A Comparison of Machine Learning Services on AWS, Azure, and Google Cloud
Artificial intelligence and machine learning are steadily making their way into enterprise applications in areas such as customer support, fraud detection, and business intelligence. There is every reason to believe that much of it will happen in the cloud.
The top cloud computing platforms are all betting big on democratizing artificial intelligence. Over the past three years, Amazon, Google, and Microsoft have made significant investments in artificial intelligence (AI) and machine learning, from rolling out new services to carrying out major reorganizations that place AI strategically in their organizational structures. Google CEO, Sundar Pichai, has even said that his company is shifting to an “AI-first” world.
So, if the cloud is the destination for your machine learning projects, how do you know which platform is right for you? In this post, we’ll explore the machine learning offerings from Amazon Web Services, Microsoft Azure, and Google Cloud Platform.
What are the Benefits of Machine Learning in the Cloud?
- The cloud’s pay-per-use model is good for bursty AI or machine learning workloads.

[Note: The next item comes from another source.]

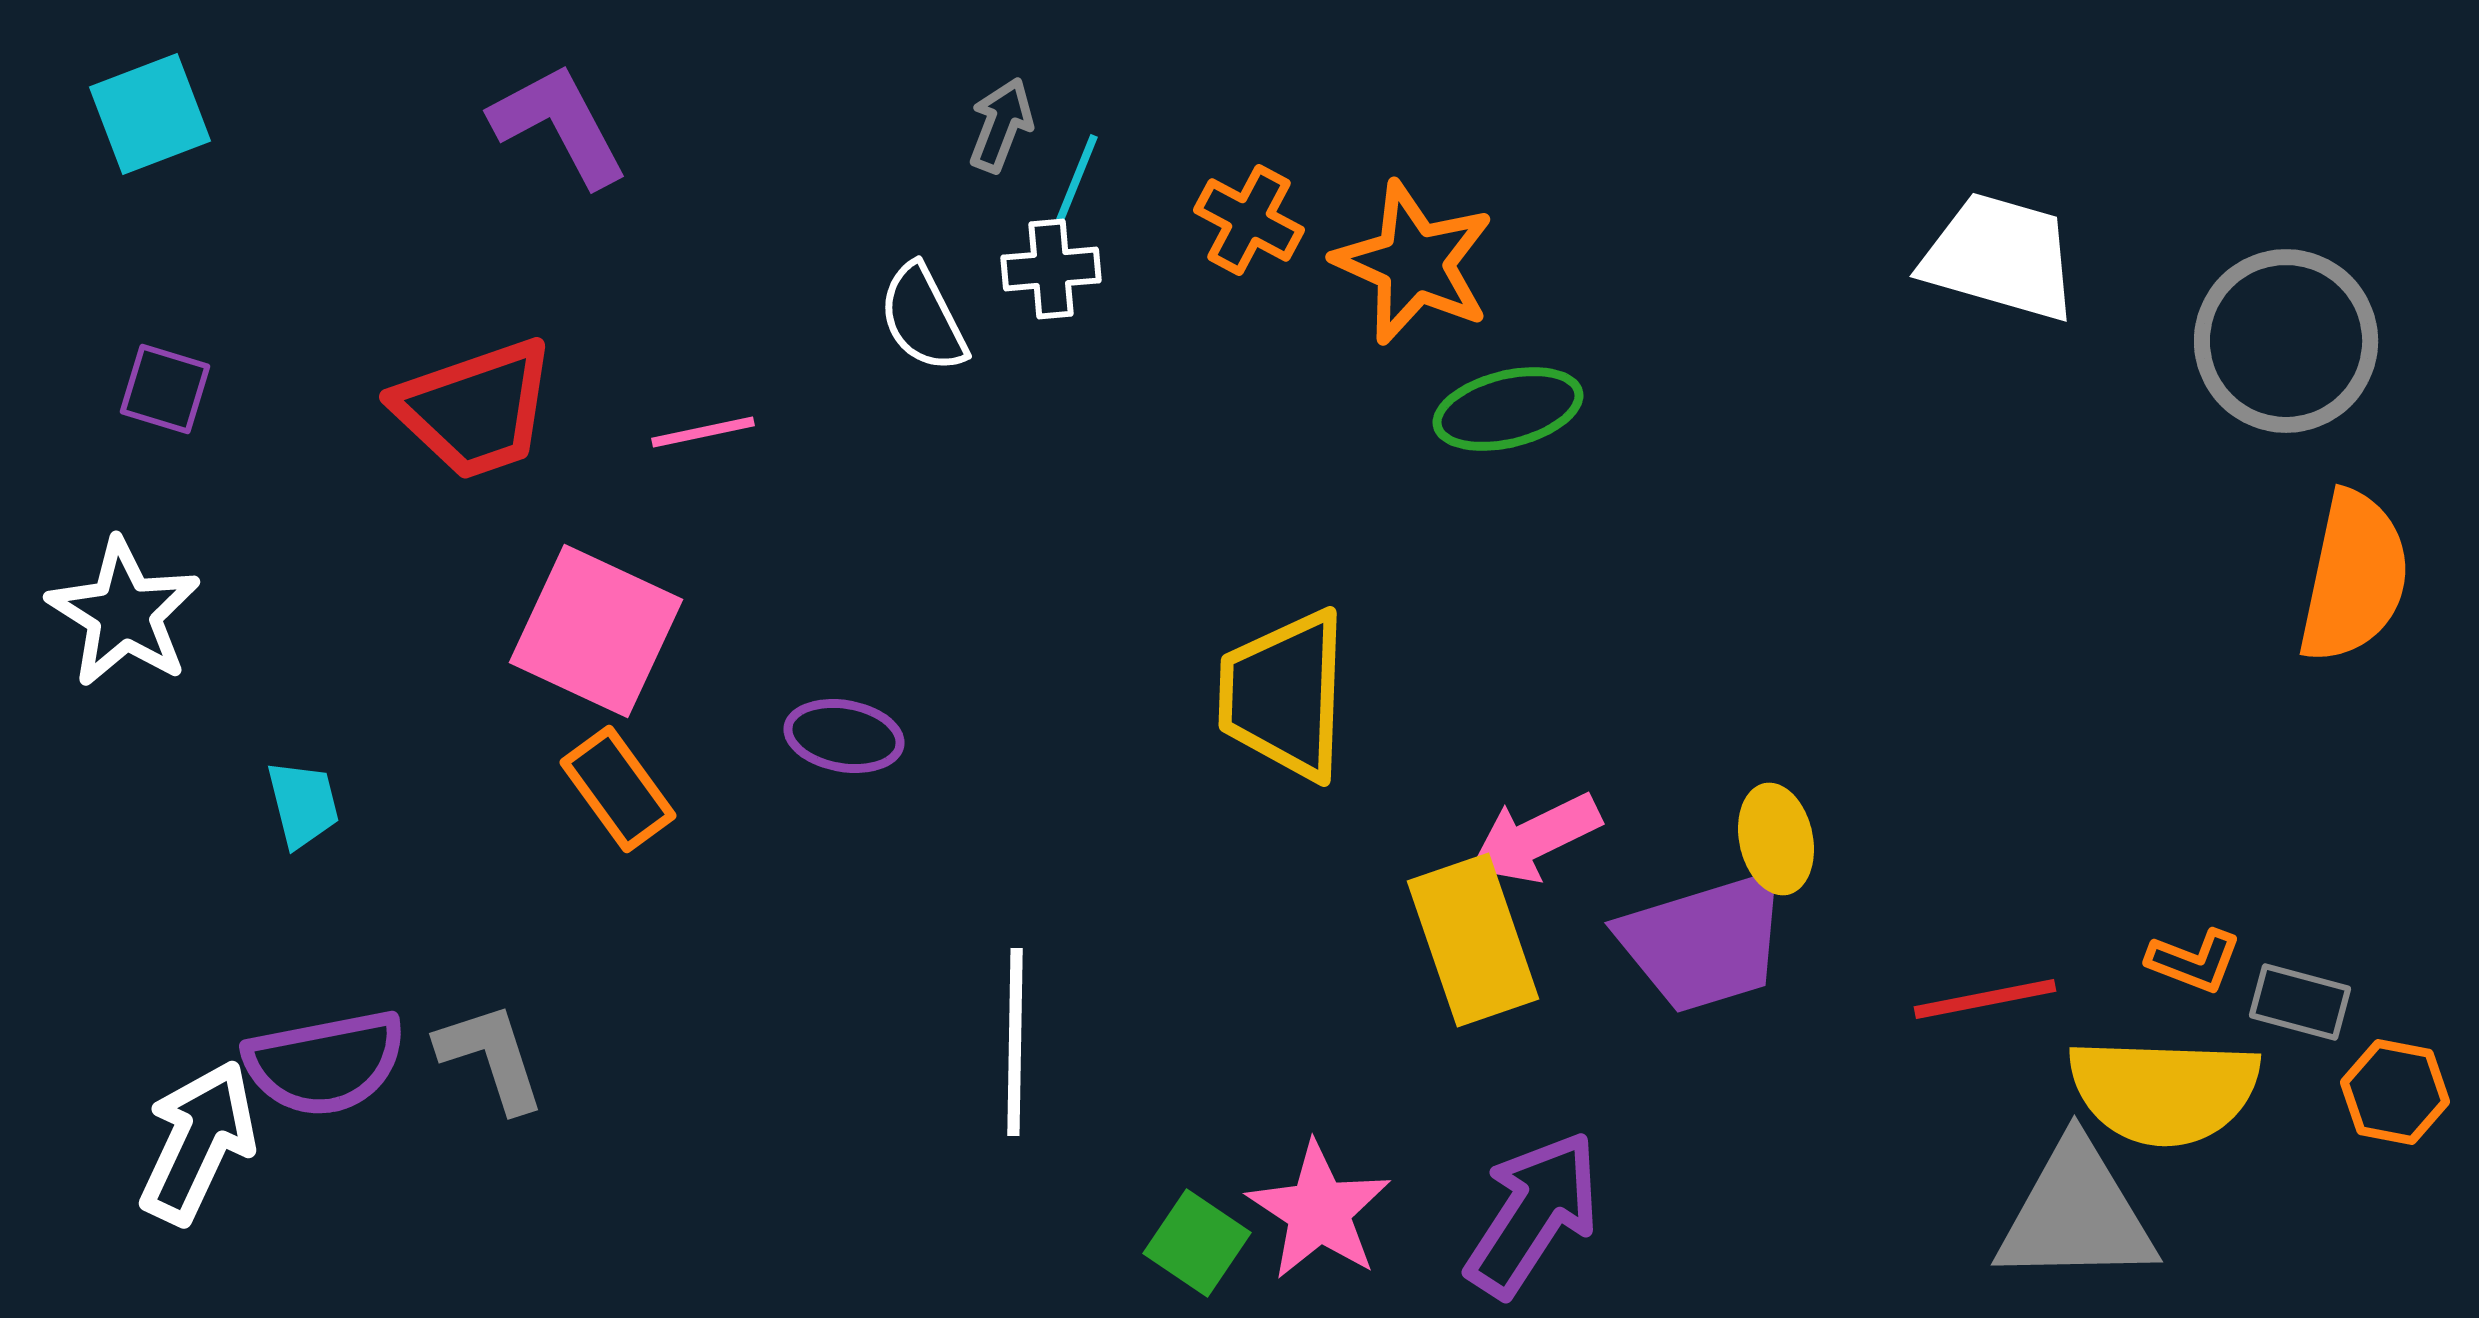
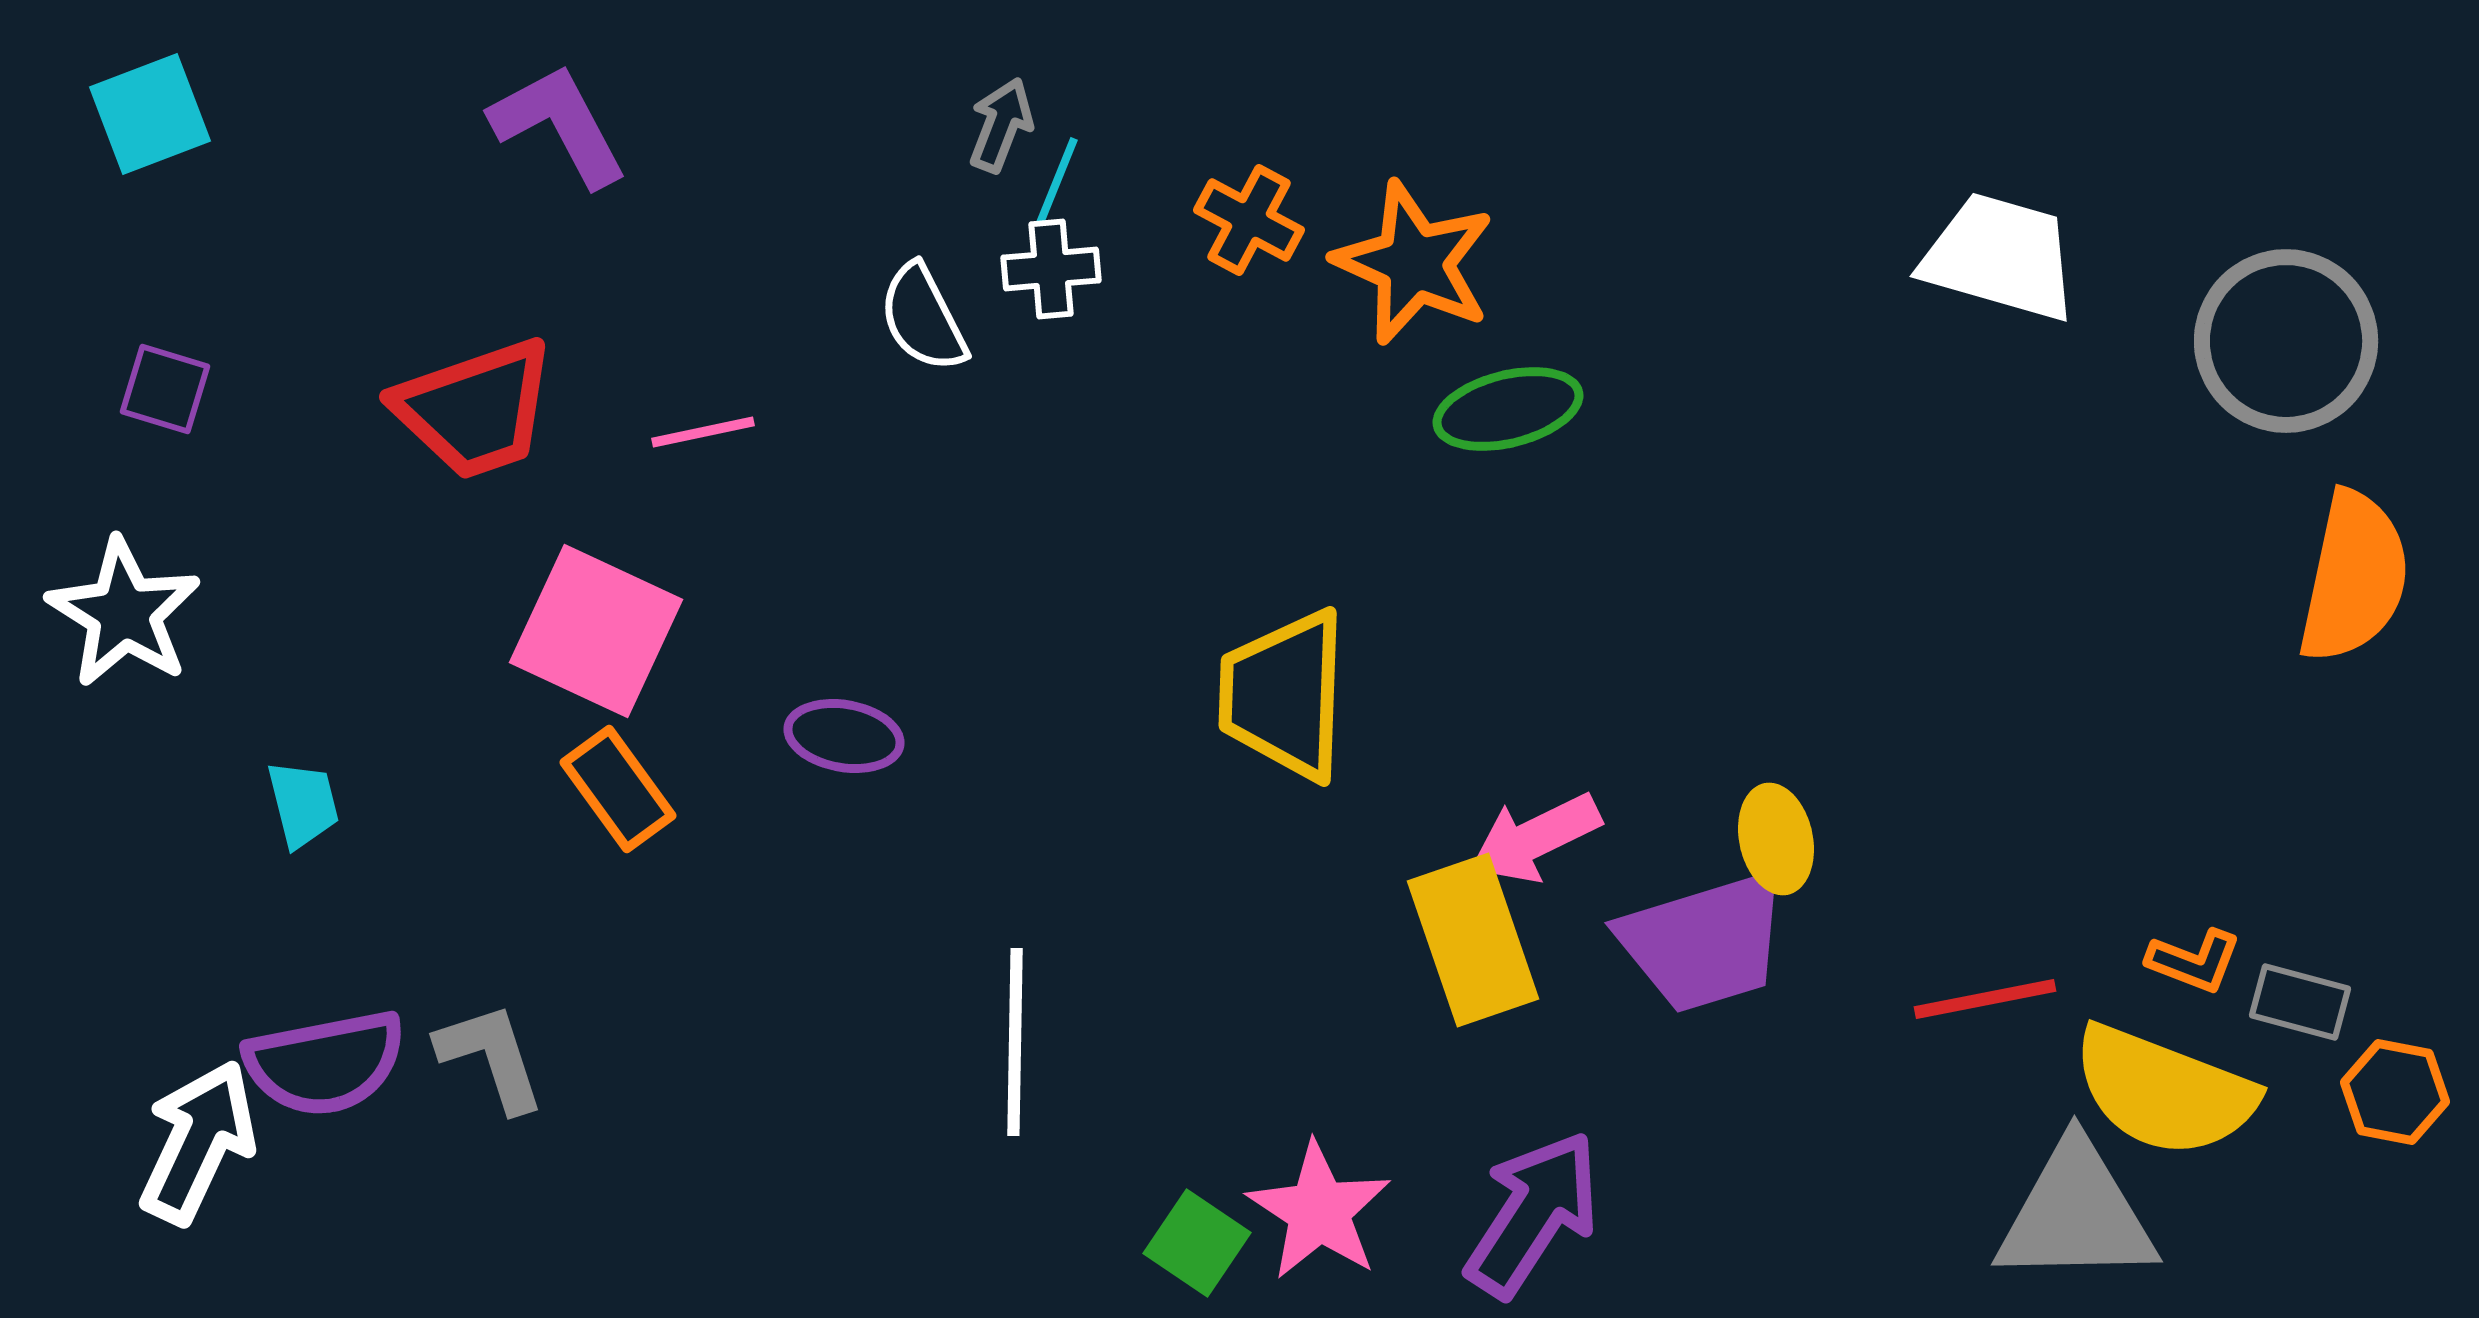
cyan line: moved 20 px left, 3 px down
yellow semicircle: rotated 19 degrees clockwise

- The cloud makes it easy for enterprises to experiment with machine learning capabilities and scale up as projects go into production and demand increases.
- The cloud makes intelligent capabilities accessible without requiring advanced skills in artificial intelligence or data science.
- AWS, Microsoft Azure, and Google Cloud Platform offer many machine learning options that don’t require deep knowledge of AI, machine learning theory, or a team of data scientists.
You don’t need to use a cloud provider to build a machine learning solution. After all, there are plenty of open source machine learning frameworks, such as TensorFlow, MXNet, and CNTK that companies can run on their own hardware. However, companies building sophisticated machine learning models in-house are likely to run into issues scaling their workloads, because training real-world models typically requires large compute clusters.
The barriers to entry for bringing machine learning capabilities to enterprise applications are high on many fronts. The specialized skills required to build, train, and deploy machine learning models and the computational and special-purpose hardware requirements add up to higher costs for labor, development, and infrastructure.
These are problems that cloud computing can solve and the leading public cloud platforms are on a mission to make it easier for companies to leverage machine learning capabilities to solve business problems without the full tech burden. As AWS CEO Andy Jassy highlighted in his 2017 re:Invent keynote, his company has to “solve the problem of accessibility of everyday developers and scientists” to enable AI and machine learning in the enterprise.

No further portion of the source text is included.